The former charity worker's daughter, Mandie Day, 38, started belly dancing three and a half years ago and very quickly Mrs Johnson became entranced by the hobby.

She joined the Brantham branch of Mazazik Belly Dancers with her other daughter, Michelle Maller, 43, and the family have been hooked ever since.

Mrs Johnson said: “You can't sit still when you hear the music. You can feel really down but when you go to a class it is really uplifting.

“I have danced since I was eight and my girls love it as well. I spoke to Mr Sharp and he said he was happy because it keeps you supple.

“I still don't have much feeling in my left leg or foot and I can't sit for very long, but it is something I will have to live with.”

Mrs Johnson, who has worked for Scope and the National Institute for the Blind, was keen to give something back to Ipswich Hospital, which had also treated Mrs Day last year for pancreatitis.

She organised a belly dancing night in East Bergholt last weekend which raised £126 towards a bladder scanner in the A&E department.

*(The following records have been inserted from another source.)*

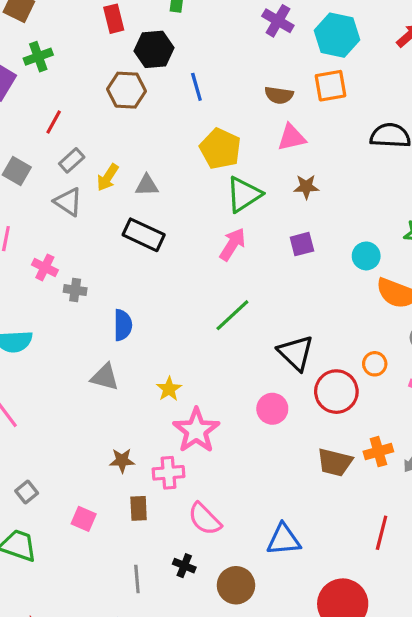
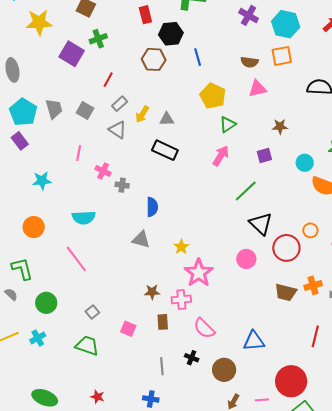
brown star: (306, 187) -> (280, 127), moved
green triangle: (244, 194) -> (228, 124), size x0.7
green line: (232, 315) -> (246, 191), moved

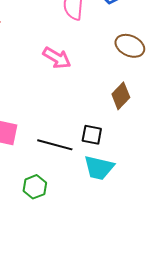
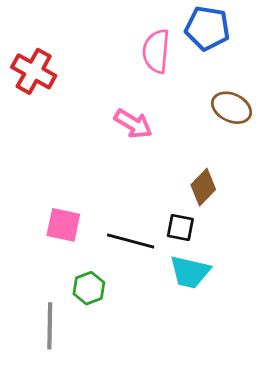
brown diamond: (121, 96) -> (203, 187), moved
green hexagon: (35, 187) -> (89, 288), moved

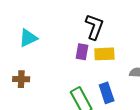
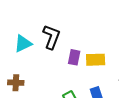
black L-shape: (94, 27) -> (51, 37), moved

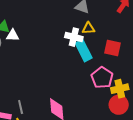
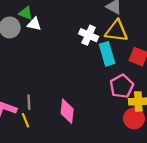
yellow triangle: (88, 28) -> (116, 31), size x1.6
white cross: (74, 37) -> (89, 35), moved

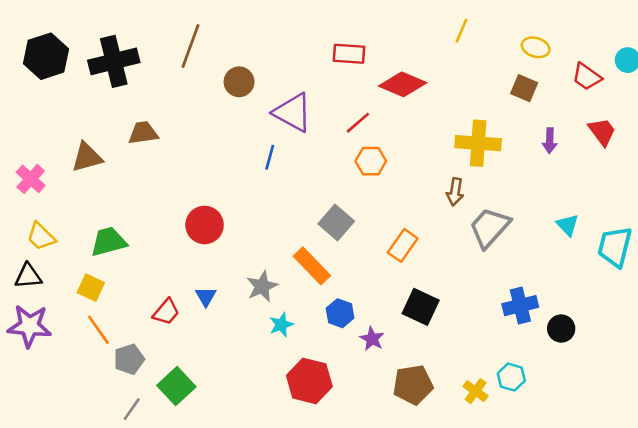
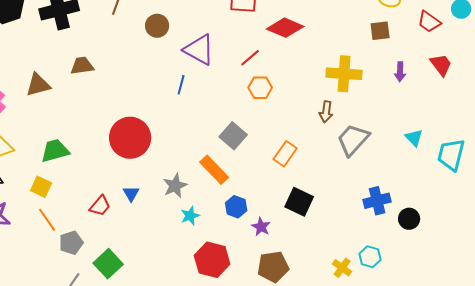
brown square: (524, 88) -> (380, 31), turned -30
red circle: (205, 225) -> (130, 138), size x1.4
brown pentagon: (413, 385) -> (273, 267), moved

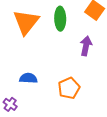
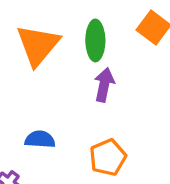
purple arrow: (86, 46) -> (104, 85), moved

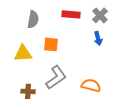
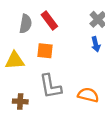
red rectangle: (71, 14) -> (49, 21), moved, turned 48
gray L-shape: (56, 77) -> (50, 86), turned 115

And she received a welcome surprise when her brother, Clive Gordon, whom she has only known for 18 months, secretly travelled from his home in Spain to come to the event.

Mrs Johnson said: “We have only been together once so it was fantastic to see him.”

- If you would like to donate towards the bladder scanner fund, please call Mandie Day on 01206 299733 or Angie Johnson on 01473 781905.

- Have you overcome the odds after a serious injury? Write to Your Letters, The Evening Star, 30 Lower Brook Street, Ipswich, IP4 1AN or send us an e-mail to eveningstarletters@eveningstar.co.uk

Belly dancing - facts and myths

- Originating from the Middle East, belly dancing is the slang term for a dance which uses the body, especially the middle region, in a much more flowing way than other dance forms.

- No one knows for certain where the name originates, but it is widely attributed to Sol Bloom, an entertainer considered to be the first to popularise the dance in the United States in 1893.

- It covers a vast range of dance styles from cabaret to highly skilled performances, folk and solo, energetic and wild gypsy, but all of these are characterised by the way the middle region is not kept rigid.

- Belly dancing is considered to be a health benefit as it focuses on the troublesome areas of the lower back and hips that create so many health problems.

- In the Middle East men dance as much as the women, but in the West it seems to be only women who have taken to it.